Reportage / ACOPREV : la ruralité en pointe pour l’extension du périmètre de l’autoconsommation collective
Le projet d’arrêté sur l’extension du périmètre de l’autoconsommation collective (ACC) à 20 kilomètres de rayon et 3 MW de puissance présenté mi avril au CSE par le gouvernement en a surpris plus d’un. Même les plus assidus au sein des cabinets ministériels et notamment celui du ministère de la transition écologique et solidaire. Pas étonnant, les défenseurs du projet sont implantés pour la plupart aux confins des montagnes et de la ruralité française. Loin des sphères de décisions parisiennes ! Reportage auprès des membres de l’ACOPREV, l’une de ces associations rurales qui a fait bouger les choses à la capitale afin d’obtenir un périmètre étendu pour l’ACC.

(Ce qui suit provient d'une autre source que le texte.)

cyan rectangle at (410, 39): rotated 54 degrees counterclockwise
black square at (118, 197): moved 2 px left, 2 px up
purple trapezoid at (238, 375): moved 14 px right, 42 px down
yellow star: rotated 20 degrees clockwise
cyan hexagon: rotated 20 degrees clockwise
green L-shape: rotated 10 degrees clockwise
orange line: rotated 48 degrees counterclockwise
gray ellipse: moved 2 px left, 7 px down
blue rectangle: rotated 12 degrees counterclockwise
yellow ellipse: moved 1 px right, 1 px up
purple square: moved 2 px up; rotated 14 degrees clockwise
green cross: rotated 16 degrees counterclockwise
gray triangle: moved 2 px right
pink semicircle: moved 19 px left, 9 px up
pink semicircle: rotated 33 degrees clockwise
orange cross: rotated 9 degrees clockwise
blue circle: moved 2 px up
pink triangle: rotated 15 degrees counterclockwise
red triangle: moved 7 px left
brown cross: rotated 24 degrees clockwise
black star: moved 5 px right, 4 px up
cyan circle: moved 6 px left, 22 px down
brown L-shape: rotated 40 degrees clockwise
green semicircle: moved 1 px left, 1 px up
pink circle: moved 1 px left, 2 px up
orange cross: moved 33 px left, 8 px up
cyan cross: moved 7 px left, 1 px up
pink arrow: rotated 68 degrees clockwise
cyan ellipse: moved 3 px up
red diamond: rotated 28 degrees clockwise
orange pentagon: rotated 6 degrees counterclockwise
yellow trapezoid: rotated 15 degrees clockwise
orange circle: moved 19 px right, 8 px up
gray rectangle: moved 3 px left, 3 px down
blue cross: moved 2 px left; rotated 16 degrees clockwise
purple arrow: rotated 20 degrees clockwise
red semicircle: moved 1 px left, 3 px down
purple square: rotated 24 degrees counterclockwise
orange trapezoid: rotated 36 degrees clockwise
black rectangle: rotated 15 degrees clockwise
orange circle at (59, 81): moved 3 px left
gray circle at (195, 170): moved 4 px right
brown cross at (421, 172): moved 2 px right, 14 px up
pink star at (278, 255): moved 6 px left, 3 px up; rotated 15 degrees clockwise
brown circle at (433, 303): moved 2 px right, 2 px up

Il est une vallée, le Val De Quint au Nord de la Drôme, empreinte de profonde ruralité, située au pied du massif du Vercors, haut lieu de résistance, qui fait les caractères bien trempés. Là s’est créé en 2016 l’ACOPREV, acronyme d’Association Communale de Production d’Energies Vertes, qui vise à promouvoir la production d’électricité photovoltaïque dans un cadre intercommunal. Cette production a pour priorité d’être auto-consommée collectivement ou éventuellement raccordée au réseau. Les surplus de production ont vocation à être convertis en hydrogène mobilité. Cette association dispose même du statut de Centrales Villageoises, la Centrale Villageoise du Val De Quint.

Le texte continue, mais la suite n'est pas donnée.